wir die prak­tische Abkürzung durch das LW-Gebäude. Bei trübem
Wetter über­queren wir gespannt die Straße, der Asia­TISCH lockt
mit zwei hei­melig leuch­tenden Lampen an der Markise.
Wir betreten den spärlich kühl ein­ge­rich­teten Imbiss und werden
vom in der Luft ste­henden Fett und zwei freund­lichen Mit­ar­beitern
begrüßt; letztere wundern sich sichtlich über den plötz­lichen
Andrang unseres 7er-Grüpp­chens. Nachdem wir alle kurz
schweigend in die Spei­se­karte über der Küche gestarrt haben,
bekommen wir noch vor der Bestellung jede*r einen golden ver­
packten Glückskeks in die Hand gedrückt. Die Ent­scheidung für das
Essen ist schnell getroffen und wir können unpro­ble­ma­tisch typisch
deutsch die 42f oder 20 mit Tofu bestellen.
# # # # #
## EXERCISE OBJECTIVE:
Scan the material above for the string "über", and copy every line where it is found.

## SOLUTION FOR THIS EXERCISE:
Wetter über­queren wir gespannt die Straße, der Asia­TISCH lockt
begrüßt; letztere wundern sich sichtlich über den plötz­lichen
schweigend in die Spei­se­karte über der Küche gestarrt haben,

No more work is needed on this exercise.